Last week, Portland City Council candidate Jo Ann Hardesty stepped aside from her role as president of the NAACP of Portland.
Her decision came after WW raised questions about the NAACP's policy that requires officers to resign at least temporarily when seeking elected office. (Hardesty entered the race in August.)
Hardesty isn't the only candidate in the race juggling other duties and an election campaign.
One of her opponents in the race to replace City Commissioner Dan Saltzman already faced a lawsuit over her decision not to resign her post. A third candidate's run raises questions for her boss, Mayor Ted Wheeler.
Here's a comparison.
Jo Ann Hardesty
Job: President of the NAACP of Portland
Salary: Hardesty is an unpaid volunteer.
NAACP rules require elected officers seeking public office to resign their role with the civil rights organization—at least for the duration of the campaign.
The NAACP is heavily involved in politics but attempts to distance itself from partisan campaigns or particular candidates.
When WW asked about the conflict last week, Hardesty initially denied she was violating policy and then agreed she'd "step back" from her volunteer post.
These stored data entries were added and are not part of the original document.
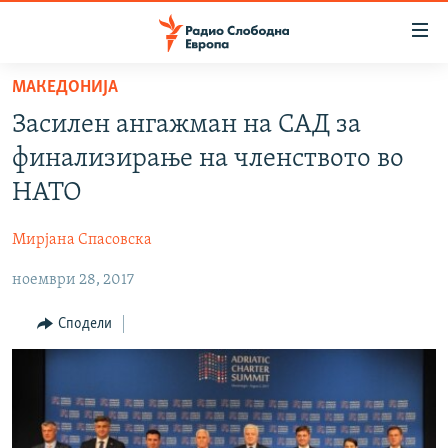
Достапни
линкови
Оди
МАКЕДОНИЈА
на
МАКЕДОНИЈА
Засилен ангажман на САД за
содржината
СВЕТ
Оди
финализирање на членството во
ВИЗУЕЛНО
на
НАТО
главната
ВЕСТИ
навигација
Мирјана Спасовска
ШТО ТРЕБА ДА ЗНАЕТЕ
Премини
на
ноември 28, 2017
ПРИЈАВИ СЕ ЗА ЊУЗЛЕТЕР
пребарување
ПОДКАСТ ЗОШТО?
Сподели
СЛЕДЕТЕ НЕ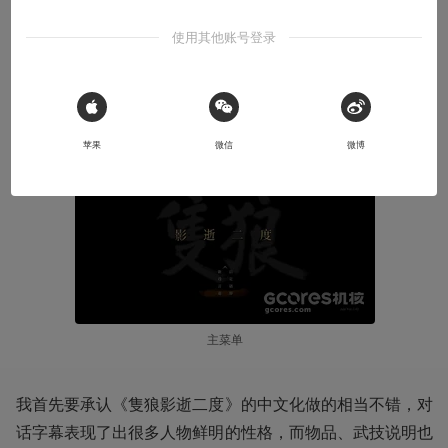
我把《隻狼 影逝二度》PC版的物品/武技说明重新汉化了一遍
使用其他账号登录
2019-04-17
罐装猫粮
本文系用户投稿，不代表机核网观点
 Sign in with Apple
苹果
微信
微博
主菜单
我首先要承认《隻狼影逝二度》的中文化做的相当不错，对
话字幕表现了出很多人物鲜明的性格，而物品、武技说明也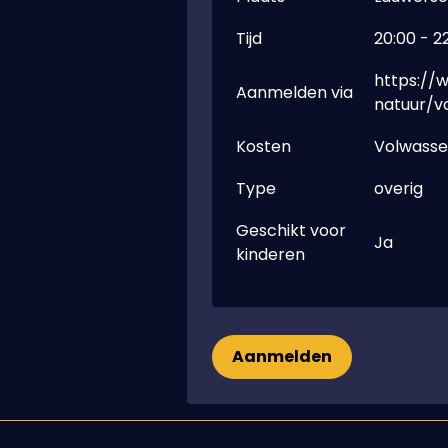
Tijd
20:00 - 2
https://
Aanmelden via
natuur/v
Kosten
Volwassen
Type
overig
Geschikt voor
Ja
kinderen
Aanmelden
"This is people looking for dirt," Hardesty told WW. "Just to make this a non-issue, I will step back and ask the [vice president] to facilitate the next few meetings."
Job: Multnomah County commissioner
Since December, Smith has faced a series of questions whether seeking endorsements, fundraising and other campaign activities violated the county charter's prohibition on officially seeking office before the final year
of her term.
Smith now faces a lawsuit by good-government activist Seth Woolley over her failure to resign. He says either the county or the state should force her resignation. The lawsuit is expected to get a hearing in six weeks.
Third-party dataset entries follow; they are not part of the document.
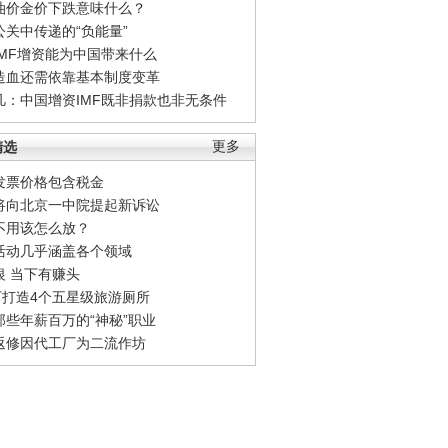
油价金价下跌意味什么？
公关中传递的“负能量”
IMF增资能为中国带来什么
造血还需依靠基本制度变革
凡：中国增资IMF既非捐款也非无条件
精选
更多
发票价格包含税金
将向北京一中院提起新诉讼
不用该怎么放？
活动几乎涵盖各个领域
银 当下有赚头
0万打造4个五星级旅游厕所
那些年薪百万的“神秘”职业
返修因代工厂为二流作坊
Smith maintains that the county charter only required her resignation if she had officially filed for office before January, and she says she sought county legal advice before running.
Job: Senior policy adviser to Mayor Ted Wheeler
Unlike her opponents, there's no question Valderrama followed the rules of her job.
She hasn't worked Fridays since the last week of October and has shifted her schedule to work longer days during the first part of the week. She takes vacation time for the four remaining hours of her work week on Friday.
But there's been no pretense she's continuing to carry the same responsibilities: She requested no late nights and no early mornings, and she off-loaded some responsibilities, according to the Oct. 12 memo in which she documented her request for a flexible schedule.
Valderrama shifted out of a role advising the mayor on most housing policies—including keeping eye on the $258 million affordable housing bond passed by voters last November. She continues to do work related to the city's Office of Equity and Human Rights.
Her flexible schedule may raise more questions about her boss's decision to effectively support her run.
Wheeler does not plan to endorse any candidate in the race, says spokesman Michael Cox, and is following city human resources rules.